Since the gradient-based method is so versatile, more and more deep learning systems can be trained “end to end.” Take modern systems for image classification. Normally, they use convolutional neural networks while language processing systems increasingly use recurrent neural networks. Both systems can be trained with the back-propagation algorithm and therefore can be trained with the same algorithm. That makes it possible to build highly complex image captioning systems that receive an image as input and return the correct written description of the image.

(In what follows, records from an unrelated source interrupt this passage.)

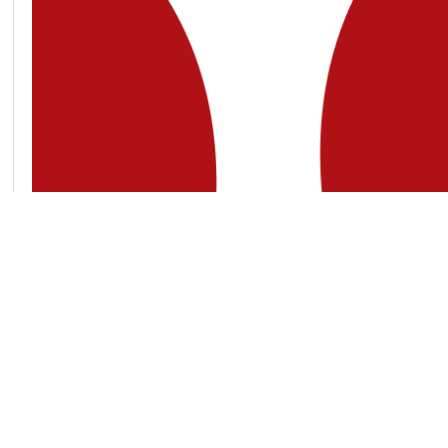
Підтримати
Передрук та використання матеріалів, опублікованих на Slidstvo.Info,
тільки за умови прямого гіперпосилання у першому чи другому абзаці.
увазі, що контент, який публікує «Слідство.Інфо», переважно не призн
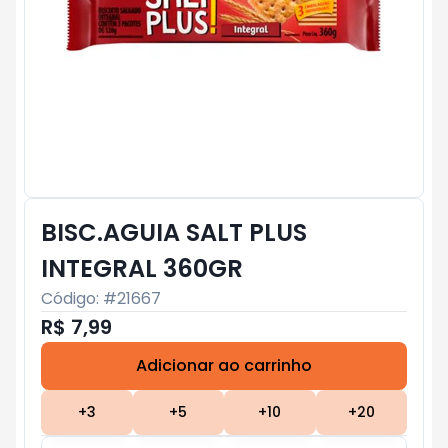
BISC.AGUIA SALT PLUS
INTEGRAL 360GR
Código: #
21667
R$ 7,99
Adicionar ao carrinho
Subtotal:
R$ 0
+
3
+
5
+
10
+
20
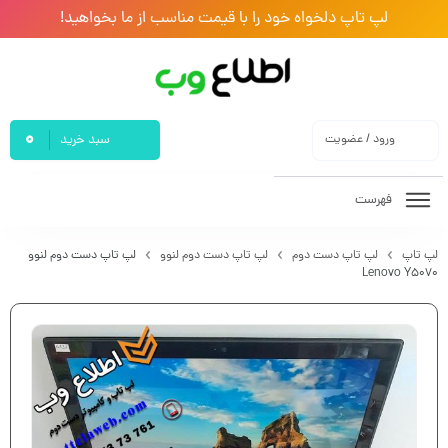
لپ تاپ دلخواه خود را با قیمت مناسب از ما بخواهید!
0
ورود / عضویت
سبد خرید
فهرست
لپ تاپ
لپ تاپ دست دوم
لپ تاپ دست دوم لنوو
لپ تاپ دست دوم لنوو
Lenovo Y5070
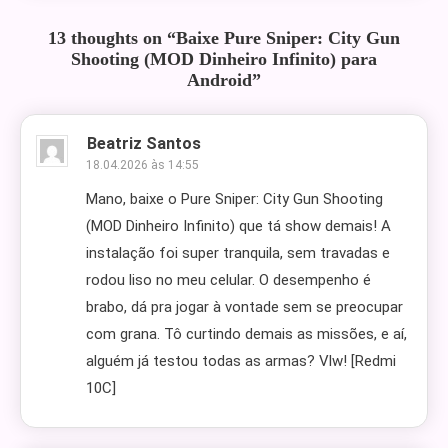
13 thoughts on “
Baixe Pure Sniper: City Gun
Shooting (MOD Dinheiro Infinito) para
Android
”
Beatriz Santos
18.04.2026 às 14:55
Mano, baixe o Pure Sniper: City Gun Shooting
(MOD Dinheiro Infinito) que tá show demais! A
instalação foi super tranquila, sem travadas e
rodou liso no meu celular. O desempenho é
brabo, dá pra jogar à vontade sem se preocupar
com grana. Tô curtindo demais as missões, e aí,
alguém já testou todas as armas? Vlw! [Redmi
10C]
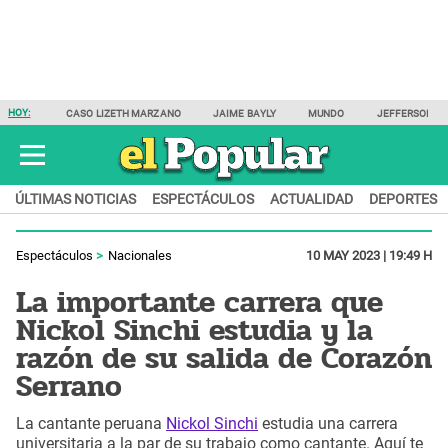
HOY:
CASO LIZETH MARZANO
JAIME BAYLY
MUNDO
JEFFERSON F
ÚLTIMAS NOTICIAS
ESPECTÁCULOS
ACTUALIDAD
DEPORTES
Espectáculos
Nacionales
10 MAY 2023 | 19:49 H
La importante carrera que
Nickol Sinchi estudia y la
razón de su salida de Corazón
Serrano
La cantante peruana
Nickol Sinchi
estudia una carrera
universitaria a la par de su trabajo como cantante. Aquí te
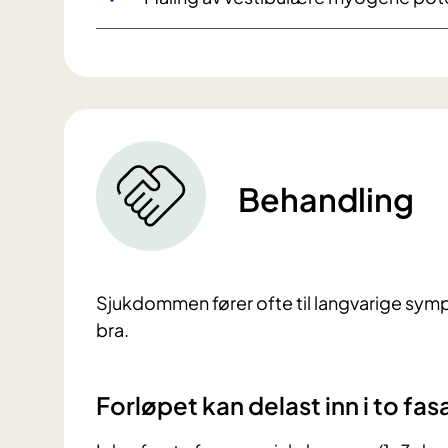
Behandling
Sjukdommen fører ofte til langvarige sympt
bra.
Forløpet kan delast inn i to fas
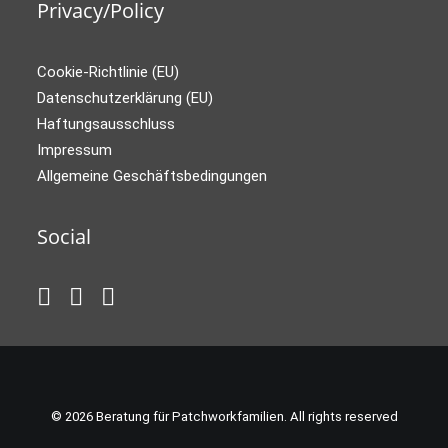
Privacy/Policy
Cookie-Richtlinie (EU)
Datenschutzerklärung (EU)
Haftungsausschluss
Impressum
Allgemeine Geschäftsbedingungen
Social
© 2026 Beratung für Patchworkfamilien. All rights reserved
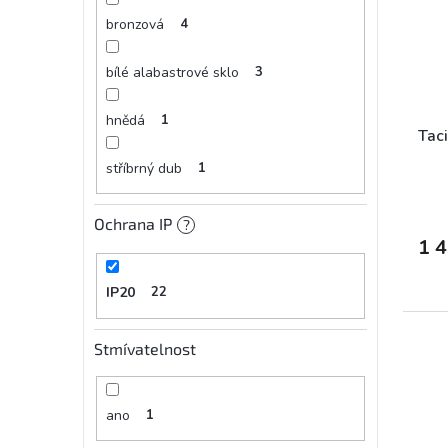
bronzová
4
bílé alabastrové sklo
3
hnědá
1
Taci
stříbrný dub
1
Ochrana IP
?
1 
IP20
22
Stmívatelnost
ano
1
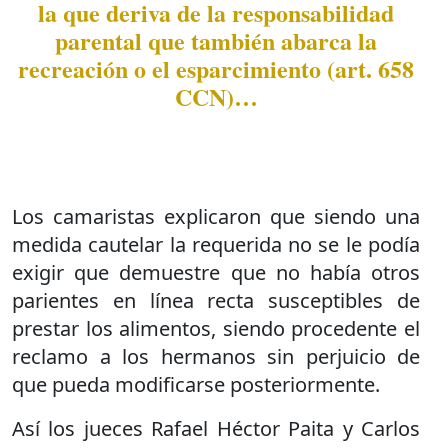
la que deriva de la responsabilidad
parental que también abarca la
recreación o el esparcimiento (art. 658
CCN)…
Los camaristas explicaron que siendo una
medida cautelar la requerida no se le podía
exigir que demuestre que no había otros
parientes en línea recta susceptibles de
prestar los alimentos, siendo procedente el
reclamo a los hermanos sin perjuicio de
que pueda modificarse posteriormente.
Así los jueces Rafael Héctor Paita y Carlos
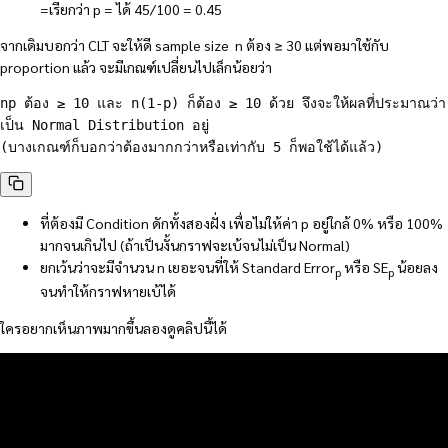
=เรียกว่า p = ได้ 45/100 = 0.45
จากเดิมบอกว่า CLT จะให้ดี sample size n ต้อง ≥ 30 แต่พอมาใช้กับ
proportion แล้ว จะมีเกณฑ์เปลี่ยนไปเล็กน้อยว่า
np ต้อง ≥ 10 และ n(1-p) ก็ต้อง ≥ 10 ด้วย จึงจะให้ผลที่ประมาณว่า
เป็น Normal Distribution อยู่ 

(บางเกณฑ์ก็บอกว่าต้องมากกว่าหรือเท่ากับ 5 ก็พอใช้ได้แล้ว)
ที่ต้องมี Condition ดักทั้งสองฝั่ง เพื่อไม่ให้ค่า p อยู่ใกล้ 0% หรือ 100%
มากจนเกินไป (ถ้าเป็นงั้นกราฟจะเบ้จนไม่เป็น Normal)
ยกเว้นว่าจะมีจำนวน n เยอะจนที่ให้ Standard Error
หรือ SE
น้อยลง
p
p
จนทำให้กราฟหายเบ้ได้
ใครอยากเห็นภาพมากขึ้นลองดูคลิปนี้ได้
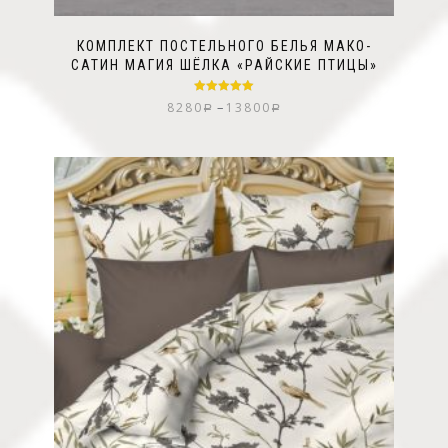
КОМПЛЕКТ ПОСТЕЛЬНОГО БЕЛЬЯ МАКО-
САТИН МАГИЯ ШЁЛКА «РАЙСКИЕ ПТИЦЫ»
Оценка
5.00
–
8280
13800
Р
Р
из 5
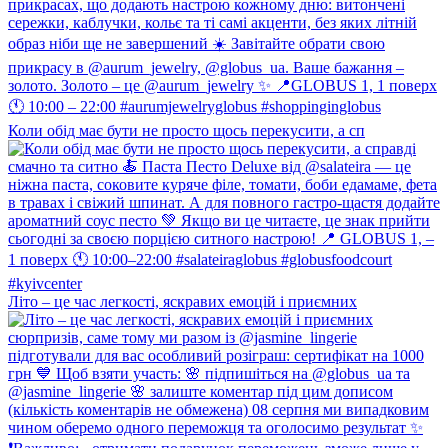
Коли обід має бути не просто щось перекусити, а сп
Літо – це час легкості, яскравих емоцій і приємних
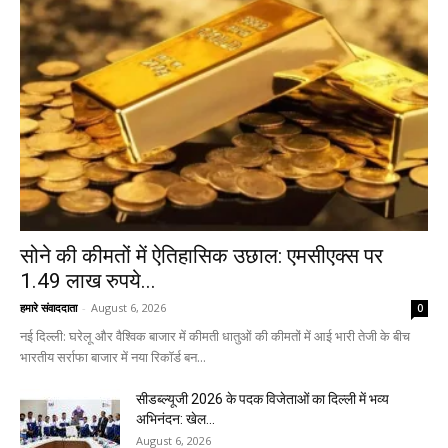
सोने की कीमतों में ऐतिहासिक उछाल: एमसीएक्स पर
1.49 लाख रुपये...
हमारे संवाददाता
-
August 6, 2026
0
नई दिल्ली: घरेलू और वैश्विक बाजार में कीमती धातुओं की कीमतों में आई भारी तेजी के बीच
भारतीय सर्राफा बाजार में नया रिकॉर्ड बन...
सीडब्ल्यूजी 2026 के पदक विजेताओं का दिल्ली में भव्य
अभिनंदन: खेल...
August 6, 2026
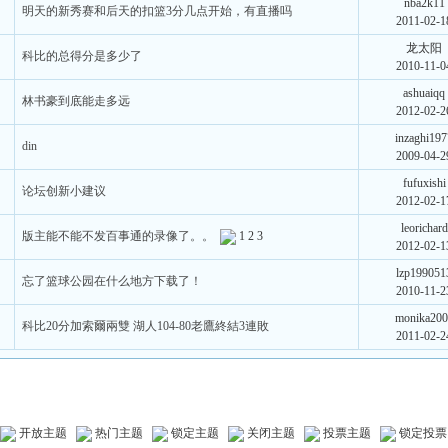
nba2k11
明天的新秀赛和后天的扣篮3分几点开始，有直播吗
2011-02-1
龙太阳
科比的总得分是多少了
2010-11-0
ashuaiqq
林书豪到底能走多远
2012-02-2
inzaghi197
din
2009-04-2
fufuxishi
论坛创新小建议
2012-02-1
leorichard
版主能不能不发百事通的录像了。。
1
2
3
2012-02-1
lzp199051
忘了篮球公园在什么地方下载了！
2010-11-2
monika200
科比20分加索爾兩雙 湖人104-80老鷹終結3連敗
2011-02-2
开放主题
热门主题
锁定主题
关闭主题
投票主题
锁定投票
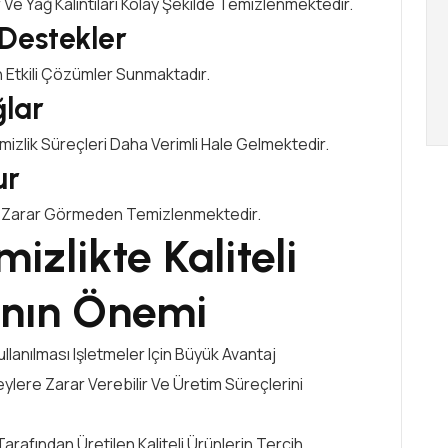
Ve Yağ Kalıntıları Kolay Şekilde Temizlenmektedir.
 Destekler
n Etkili Çözümler Sunmaktadır.
lar
mizlik Süreçleri Daha Verimli Hale Gelmektedir.
ur
r Zarar Görmeden Temizlenmektedir.
izlikte Kaliteli
ının Önemi
Kullanılması Işletmeler Için Büyük Avantaj
eylere Zarar Verebilir Ve Üretim Süreçlerini
rafından Üretilen Kaliteli Ürünlerin Tercih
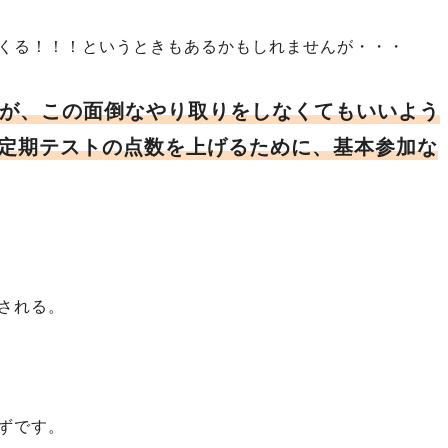
くる！！！というときもあるかもしれませんが・・・
が、この面倒なやり取りをしなくてもいいよう
定期テストの点数を上げるために、基本参加な
される。
ずです。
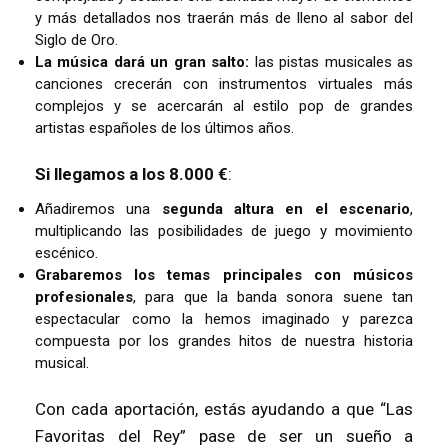
y más detallados nos traerán más de lleno al sabor del
Siglo de Oro.
La música dará un gran salto:
las pistas musicales as
canciones crecerán con instrumentos virtuales más
complejos y se acercarán al estilo pop de grandes
artistas españoles de los últimos años.
Si llegamos a los 8.000 €
:
Añadiremos una
segunda altura en el escenario
,
multiplicando las posibilidades de juego y movimiento
escénico.
Grabaremos los temas principales con músicos
profesionales
, para que la banda sonora suene tan
espectacular como la hemos imaginado y parezca
compuesta por los grandes hitos de nuestra historia
musical.
Con cada aportación, estás ayudando a que “Las
Favoritas del Rey” pase de ser un sueño a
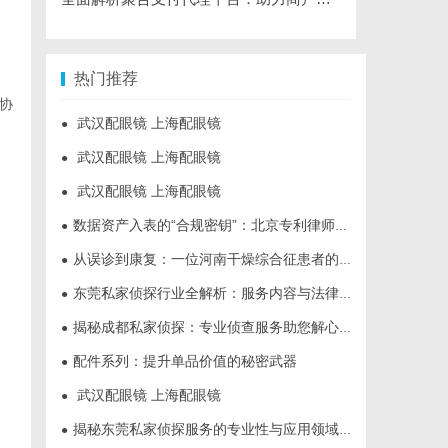
热门推荐
协
武汉配眼镜 上海配眼镜
●
武汉配眼镜 上海配眼镜
●
武汉配眼镜 上海配眼镜
●
数据资产入表的“合规密钥”：北京专利律师如何为数据知识产权登记扫清障碍
●
从误诊到康复：一位河南干燥综合征患者的艰辛求医路
●
东莞私家侦探行业全解析：服务内容与法律边界详解
●
揭秘成都私家侦探：专业侦查服务助您解心中疑惑
●
配件系列：提升单品价值的秘密武器
●
武汉配眼镜 上海配眼镜
●
揭秘东莞私家侦探服务的专业性与应用领域详解
●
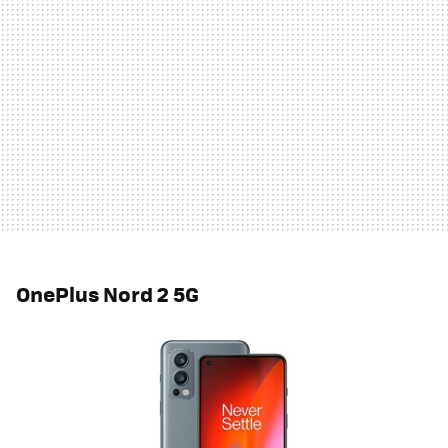
OnePlus Nord 2 5G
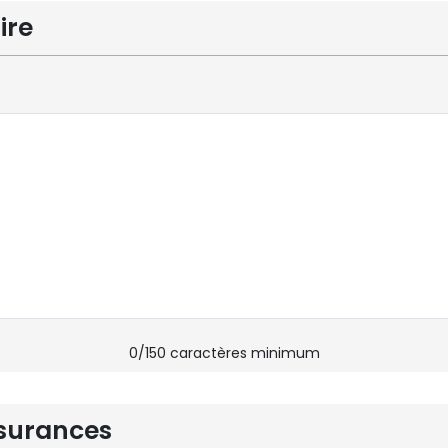
ire
0
/150 caractères minimum
surances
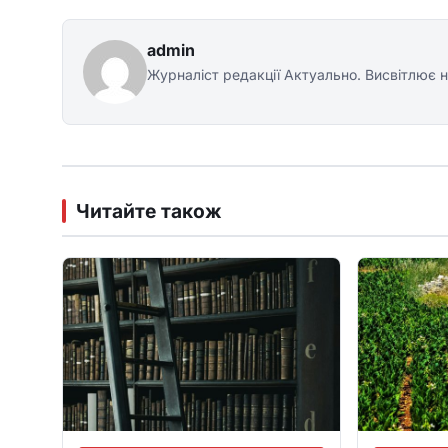
admin
Журналіст редакції Актуально. Висвітлює н
Читайте також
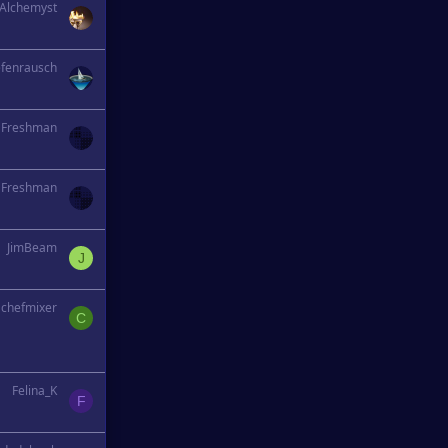
Alchemyst
efenrausch
Freshman
Freshman
JimBeam
J
chefmixer
C
Felina_K
F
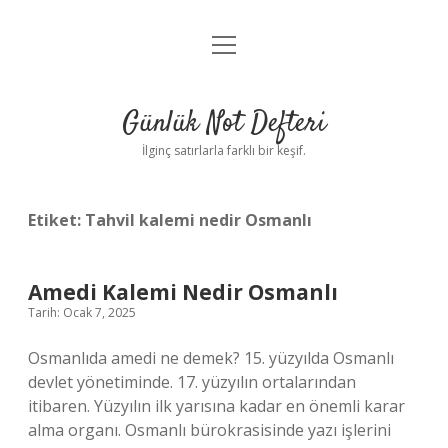
menüyü
Anasayfa
aç
Gizlilik Politikası
Günlük Not Defteri
Yasal Uyarı
İlginç satırlarla farklı bir keşif.
Hakkımızda
Etiket:
Tahvil kalemi nedir Osmanlı
Amedi Kalemi Nedir Osmanlı
Tarih: Ocak 7, 2025
Osmanlıda amedi ne demek? 15. yüzyılda Osmanlı
devlet yönetiminde. 17. yüzyılın ortalarından
itibaren. Yüzyılın ilk yarısına kadar en önemli karar
alma organı. Osmanlı bürokrasisinde yazı işlerini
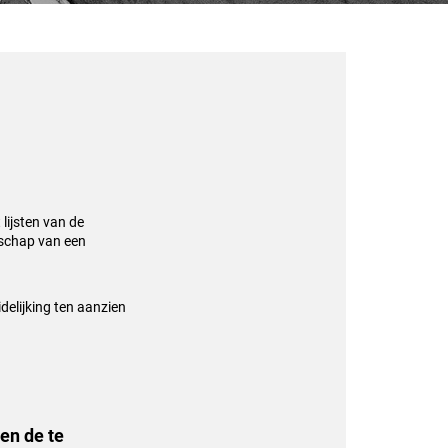
lijsten van de
tschap van een
delijking ten aanzien
en de te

It’s worth noting that there are several concepts to improve the gradient-based method we didn’t have the time and space to go into. The optimization process can often be sped up with pulse techniques or methods that additionally use the second derivative.

You can also use regularization techniques such as weight decay to prevent models from simply memorizing training data. And finally, there are many other optimization methods such as reinforcement learning, Bayesian black box optimization oder evolutionary algorithms which work well even when you can’t define the gradient of the model.